経過勘定の穴埋問題マル秘テクニック(2級)


 2級試験の[第2問]は、例年、穴埋式の計算問題が出題されています。
 その中で、前払費用等、経過勘定に関する問題がしばしば出題されていますが、これが結構難しいものです。ただでさえ経過勘定は難しいのに・・・。
 この問題を簡単に解くことが出来る秘密の公式をお教えしましょう。


<問題文のパターン>
 問題文のパターンはほぼ決まっており、その内容は次の5つに分割することができます。
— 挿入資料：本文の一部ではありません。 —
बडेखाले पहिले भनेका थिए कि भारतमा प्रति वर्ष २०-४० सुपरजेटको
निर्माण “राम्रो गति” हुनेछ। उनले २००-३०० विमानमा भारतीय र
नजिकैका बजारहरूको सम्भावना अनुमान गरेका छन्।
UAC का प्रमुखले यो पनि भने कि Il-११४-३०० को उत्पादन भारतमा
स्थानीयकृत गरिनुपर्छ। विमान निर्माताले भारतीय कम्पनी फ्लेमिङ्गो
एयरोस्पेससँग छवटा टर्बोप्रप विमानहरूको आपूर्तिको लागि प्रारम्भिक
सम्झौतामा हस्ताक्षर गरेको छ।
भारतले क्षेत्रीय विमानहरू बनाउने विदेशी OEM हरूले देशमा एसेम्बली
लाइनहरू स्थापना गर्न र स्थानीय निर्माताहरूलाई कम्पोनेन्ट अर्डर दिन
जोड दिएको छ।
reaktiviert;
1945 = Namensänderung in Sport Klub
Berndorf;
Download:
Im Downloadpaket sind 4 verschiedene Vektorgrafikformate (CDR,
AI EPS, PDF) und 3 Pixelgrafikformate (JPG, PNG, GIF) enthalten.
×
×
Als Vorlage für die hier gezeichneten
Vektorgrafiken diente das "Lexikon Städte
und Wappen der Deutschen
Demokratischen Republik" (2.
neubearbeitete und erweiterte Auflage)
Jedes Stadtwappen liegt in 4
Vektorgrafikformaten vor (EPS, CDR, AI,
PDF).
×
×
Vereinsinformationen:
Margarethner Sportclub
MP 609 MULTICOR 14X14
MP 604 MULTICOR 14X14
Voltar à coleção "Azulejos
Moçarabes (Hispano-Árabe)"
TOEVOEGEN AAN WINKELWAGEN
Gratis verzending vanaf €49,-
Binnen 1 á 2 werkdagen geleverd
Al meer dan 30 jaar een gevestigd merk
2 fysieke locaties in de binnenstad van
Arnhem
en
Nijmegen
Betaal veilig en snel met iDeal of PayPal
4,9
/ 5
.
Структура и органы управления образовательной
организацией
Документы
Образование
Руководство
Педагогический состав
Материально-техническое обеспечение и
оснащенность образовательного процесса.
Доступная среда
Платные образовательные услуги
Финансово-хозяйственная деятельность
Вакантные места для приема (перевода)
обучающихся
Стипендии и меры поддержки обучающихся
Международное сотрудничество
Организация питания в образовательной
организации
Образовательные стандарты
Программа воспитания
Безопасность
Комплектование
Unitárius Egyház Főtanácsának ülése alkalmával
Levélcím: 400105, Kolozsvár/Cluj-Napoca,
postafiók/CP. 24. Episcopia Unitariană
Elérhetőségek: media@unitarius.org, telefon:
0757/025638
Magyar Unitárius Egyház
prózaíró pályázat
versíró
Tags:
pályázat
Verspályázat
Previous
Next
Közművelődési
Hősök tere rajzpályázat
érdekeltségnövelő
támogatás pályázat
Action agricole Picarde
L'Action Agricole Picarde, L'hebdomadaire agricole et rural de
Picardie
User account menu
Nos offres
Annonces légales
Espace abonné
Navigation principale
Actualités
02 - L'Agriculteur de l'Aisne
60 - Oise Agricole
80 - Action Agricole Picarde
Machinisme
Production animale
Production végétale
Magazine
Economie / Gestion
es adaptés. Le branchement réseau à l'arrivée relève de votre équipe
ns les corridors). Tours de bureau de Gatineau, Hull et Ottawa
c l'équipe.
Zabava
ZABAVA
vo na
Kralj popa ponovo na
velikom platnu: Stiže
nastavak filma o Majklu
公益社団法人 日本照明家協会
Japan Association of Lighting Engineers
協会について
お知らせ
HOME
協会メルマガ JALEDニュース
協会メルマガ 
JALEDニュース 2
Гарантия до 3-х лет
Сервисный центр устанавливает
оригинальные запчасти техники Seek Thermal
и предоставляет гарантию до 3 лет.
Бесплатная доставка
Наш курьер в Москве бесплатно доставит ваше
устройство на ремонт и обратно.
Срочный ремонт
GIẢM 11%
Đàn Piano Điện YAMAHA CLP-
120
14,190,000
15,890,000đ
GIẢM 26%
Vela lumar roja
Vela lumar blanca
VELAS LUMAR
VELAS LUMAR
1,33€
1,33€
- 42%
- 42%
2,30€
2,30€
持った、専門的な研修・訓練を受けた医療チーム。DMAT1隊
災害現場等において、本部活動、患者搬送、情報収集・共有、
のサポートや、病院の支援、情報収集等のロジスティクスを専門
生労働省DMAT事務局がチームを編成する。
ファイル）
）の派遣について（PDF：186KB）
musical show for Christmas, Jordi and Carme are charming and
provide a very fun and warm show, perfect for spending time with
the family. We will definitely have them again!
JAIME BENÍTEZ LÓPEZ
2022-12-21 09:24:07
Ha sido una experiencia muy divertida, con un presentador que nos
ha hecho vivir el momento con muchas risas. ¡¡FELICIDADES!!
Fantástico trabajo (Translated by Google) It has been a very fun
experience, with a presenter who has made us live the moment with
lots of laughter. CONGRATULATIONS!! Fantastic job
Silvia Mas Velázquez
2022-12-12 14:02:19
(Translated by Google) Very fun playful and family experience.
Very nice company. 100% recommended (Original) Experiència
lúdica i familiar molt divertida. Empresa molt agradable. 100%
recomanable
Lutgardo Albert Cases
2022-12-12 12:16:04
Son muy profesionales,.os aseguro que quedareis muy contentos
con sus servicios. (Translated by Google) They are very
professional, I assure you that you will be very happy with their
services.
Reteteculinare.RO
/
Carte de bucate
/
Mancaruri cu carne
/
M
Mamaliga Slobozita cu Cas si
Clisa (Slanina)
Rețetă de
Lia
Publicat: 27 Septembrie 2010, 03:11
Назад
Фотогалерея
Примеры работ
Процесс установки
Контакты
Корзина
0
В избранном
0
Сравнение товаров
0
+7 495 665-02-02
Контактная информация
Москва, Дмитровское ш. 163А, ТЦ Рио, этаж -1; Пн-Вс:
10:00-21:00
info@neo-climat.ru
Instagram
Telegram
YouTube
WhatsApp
・××建設の(前払○○,未払○○,前受○○,未収○○)の
・期首残高が ¥△△、               ・・・A
・当期における○○の(支払額,受取額)が ¥△△、 ・・・B
・当期の損益計算書に掲載された○○の額が ¥△△ であったとすれば、・・・C
・当期末の貸借対照表に掲載される○○の額は ¥△△ である。    ・・・D

 過去の出題例では、上記の文章が、常に『この順番で』書かれています。
 ここでは、特に金額の順番が決まっていることに注目し、最初から順にA,B,C,Dとします。

<解答を計算するための公式>
 上述したA〜Dの4つの金額に関しては、次のような公式が成立ちます。

・前払○○又は前受○○の場合
  A + B = C + D

・未払○○又は未収○○の場合
  A + C = B + D

 この公式を使えば、空欄の金額は簡単に計算できます。
 以下、実際の問題に当てはめて計算してみましょう。

<公式を使った解答例>

[問題例−前払費用]
 (株)岡山工務店の前払保険料の期首残高が¥7,000、当期中に支払われた保険料の支払合計額が¥(   )、当期の損益計算書に記載された支払保険料の額が¥45,000であったとすれば、当期の貸借対照表に記載される前払保険料の額は、¥8,000である。

<解答手順>
(1)
A=7,000、B= ? 、C=45,000、D=8,000
 (順番に当てはめていけば良い)
(2)
前払保険料に関する問題なので、公式は、A + B = C + D
(3)
 7,000 +  ?  = 45,000 + 8,000
(4)
 ?  = 45,000 + 8,000 − 7,000 = 46,000
(5)
解答は、46,000


[問題例−未払費用]
 広島建設(株)の未払利息の期首残高が¥11,000、当期中に支払われた利息の合計額が¥89,000、当期の損益計算書に記載された支払利息の額が¥(   )であったとすれば、当期の貸借対照表に記載される未払利息は、¥9,500である。

<解答手順>
(1)
A=11,000、B=89,000、C= ? 、D=9,500
 (順番に当てはめていけば良い)
(2)
未払利息に関する問題なので、公式は、A + C = B + D
(3)
 11,000 +  ?  = 89,000 + 9,500
(4)
 ?  = 89,000 + 9,500 − 11,000 = 87,500
(5)
解答は、87,500


[問題例−未収収益]
 (株)山口建設の未収利息の期首残高が¥18,000、当期中の利息収入の合計額が¥140,000、当期の損益計算書に記載された受取利息の額が¥(   )であったとすれば、当期の貸借対照表に記載される未収利息は、¥25,000である。

<解答手順>
(1)
A=18,000、B=140,000、C= ? 、D=25,000
 (順番に当てはめていけば良い)
(2)
未収利息に関する問題なので、公式は、A + C = B + D
(3)
 18,000 +  ?  = 140,000 + 25,000
(4)
 ?  = 140,000 + 25,000 − 18,000 = 147,000
(5)
解答は、147,000


 いかがでしょうか。ちゃんと公式で解くことが出来ますね。
 なお、賢明な方はお気づきでしょうが、この公式は、将来(ひょっとしたら今年かも)問題文の書き方が変わった場合は、何の役にも立たなくなります。その点は、悪しからずご了承願います。